SoftWhat?

Software Engineering tidbits

Bootstrapping Tcl Unit Testing With Tcltest

Posted at — Jul 1, 2016

If you are working with Tcl, and interested in adding unit tests to your project using tcltest, read on.

Usually there is some bootstrap work required to run your unit tests. For example, every test should load the relevant libraries before using them in a test. There is also a need in a test runner that would execute the test suite and report results. Since there are several ways to implement the above, and there are some gotchas along the way, I thought it would be useful to provide a reference implementation.

You can get the code for this blog post from a GitHub gist. The dashes ("-") in file names below symbolize path separators (e.g. “/” on Unix/Linux). I used this approach to make the gist structure flat and easy to follow. Below is an overview of the files with some explanation about the implementation. The assumption is that you already familiar with tcltest and [incr Tcl].

bootstrap.sh

Please run this file once you clone the source code – it will create the intended directory structure from the flat files. Then you can execute tests/run to see the DataManager test pass.

tests-run (i.e. tests/run)

This file sets PROJECT_ROOT environment variable pointing to the root of the project. The variable is used in ::tcltest::loadScript to source all project libraries needed for unit tests execution. Then all unit tests under $PROJECT_ROOT/tests are discovered recursively and executed. It is possible to pass tcltest configuration arguments to tests/run to add or override existing options.
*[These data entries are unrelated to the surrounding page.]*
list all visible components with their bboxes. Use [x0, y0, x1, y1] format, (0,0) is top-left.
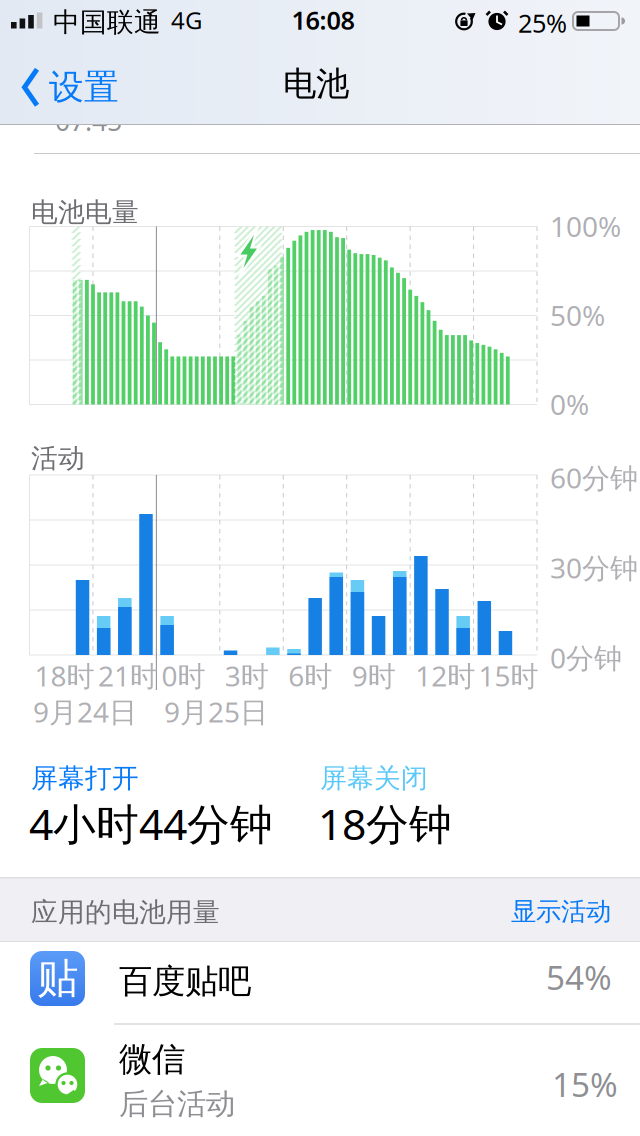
- staticText: 54%: [546, 955, 612, 999]
- staticText: 15%: [552, 1062, 618, 1106]
- button[interactable]: 设置: [22, 66, 119, 109]
- staticText: 屏幕打开: [31, 762, 139, 795]
- staticText: 4小时44分钟: [29, 795, 273, 852]
- staticText: 应用的电池用量: [31, 896, 220, 929]
- staticText: 07:45: [55, 103, 122, 138]
- staticText: 9时: [352, 657, 396, 694]
- staticText: 显示活动: [511, 896, 611, 927]
- button[interactable]: 贴: [0, 0, 640, 81]
- staticText: 0时: [161, 657, 205, 694]
- staticText: 12时: [415, 657, 475, 694]
- staticText: 18分钟: [318, 795, 452, 852]
- staticText: 25%: [518, 6, 567, 40]
- staticText: 30分钟: [550, 549, 638, 586]
- staticText: 16:08: [292, 3, 354, 37]
- staticText: 电池电量: [31, 196, 139, 229]
- staticText: 0%: [550, 386, 589, 423]
- staticText: 18时: [34, 657, 94, 694]
- staticText: 设置: [49, 66, 119, 109]
- staticText: 4G: [171, 4, 202, 36]
- staticText: 9月25日: [164, 693, 268, 730]
- staticText: 贴: [37, 953, 78, 1004]
- staticText: 15时: [479, 657, 539, 694]
- staticText: 6时: [288, 657, 332, 694]
- staticText: 21时: [98, 657, 158, 694]
- staticText: 60分钟: [550, 459, 638, 496]
- staticText: 后台活动: [119, 1086, 235, 1122]
- staticText: 电池: [283, 64, 349, 104]
- staticText: 100%: [550, 208, 621, 245]
- staticText: 3时: [225, 657, 269, 694]
- staticText: 9月24日: [33, 693, 137, 730]
- staticText: 百度贴吧: [119, 961, 251, 1002]
- staticText: 中国联通: [53, 6, 161, 39]
- staticText: 0分钟: [550, 639, 622, 676]
- staticText: 微信: [119, 1039, 185, 1080]
- staticText: 50%: [550, 296, 605, 334]
- button[interactable]: 显示活动: [511, 896, 611, 927]
- staticText: 活动: [31, 442, 85, 475]
- button[interactable]: 微信: [0, 0, 640, 112]
- staticText: 屏幕关闭: [320, 762, 428, 795]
tests-database-DataManager.test (i.e. tests/database/DataManager.test)

An example unit test for DataManager class.

database-DataManager.itcl (i.e. database/DataManager.itcl)

An example DataManager class.

Conclusion

This implementation provides a good balance IMHO between the ability to run all tests in parallel, keeping a single main entry point for running the tests (as opposed to having multiple duplicate all.tcl files in each test directory), being able to run a single or selected tests (by providing ::tcltest::configure options to tests/run) and keeping the *.test files lean in terms of locating and sourcing the libraries.